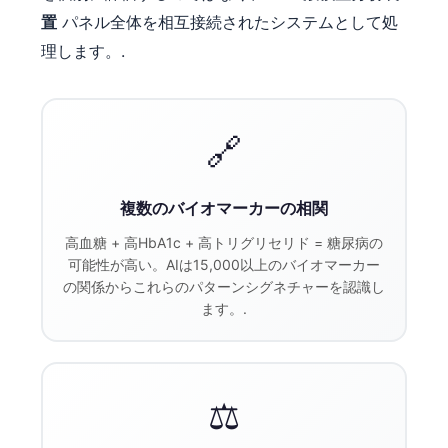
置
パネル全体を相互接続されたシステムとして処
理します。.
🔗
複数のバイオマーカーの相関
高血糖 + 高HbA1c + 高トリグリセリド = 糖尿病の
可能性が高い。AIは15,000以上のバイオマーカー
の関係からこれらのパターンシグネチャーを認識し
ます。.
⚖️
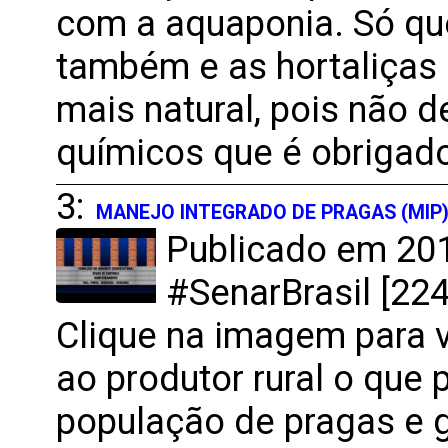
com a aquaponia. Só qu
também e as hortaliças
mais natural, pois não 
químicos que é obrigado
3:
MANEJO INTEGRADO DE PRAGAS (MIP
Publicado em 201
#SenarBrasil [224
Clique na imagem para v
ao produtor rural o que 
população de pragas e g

■ What the exercise asks ■
Only the lines from the one containing "複数のバイオマーカーの相関" through the last line of the entries above, both included, belong in the answer, written out exactly; pictures do not.

■ Completed exercise ■
複数のバイオマーカーの相関
高血糖 + 高HbA1c + 高トリグリセリド = 糖尿病の
可能性が高い。AIは15,000以上のバイオマーカー
の関係からこれらのパターンシグネチャーを認識し
ます。.
⚖️
com a aquaponia. Só qu
também e as hortaliças
mais natural, pois não 
químicos que é obrigado
3:
MANEJO INTEGRADO DE PRAGAS (MIP
Publicado em 201
#SenarBrasil [224
Clique na imagem para v
ao produtor rural o que 
população de pragas e g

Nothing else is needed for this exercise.